■ **BRIEF**
Output exactly the lines from the one with "ントは人間による最低限の指示や監督をもとに" to the close of the records below, first and last included.

■ **DATA FOR REVIEW**
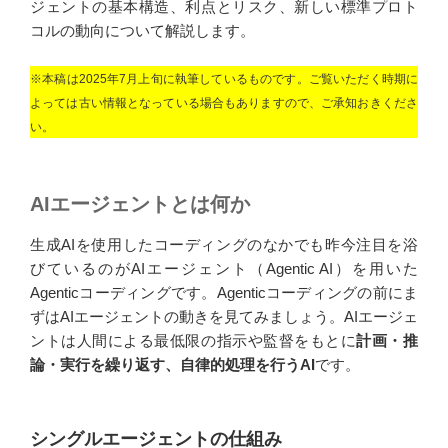
ジェントの基本構造、利点とリスク、新しい標準プロト
コルの動向について解説します。
※本稿は2025年7月上旬に執筆しているものです。ご覧いただく時期に
よっては古い情報となっている場合もありますので、ご承知おきくださ
い。
AIエージェントとは何か
生成AIを使用したコーディングのなかでも昨今注目を浴
びているのがAIエージェント（Agentic AI）を用いた
Agenticコーディングです。Agenticコーディングの前にま
ずはAIエージェントの動きを見てみましょう。AIエージェ
ントは人間による最低限の指示や監督をもとに
計画・推
論・実行を繰り返す、自律的処理を行うAI
です。
シングルエージェントの仕組み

■ **RESPONSE AREA**
ントは人間による最低限の指示や監督をもとに
計画・推
論・実行を繰り返す、自律的処理を行うAI
です。
シングルエージェントの仕組み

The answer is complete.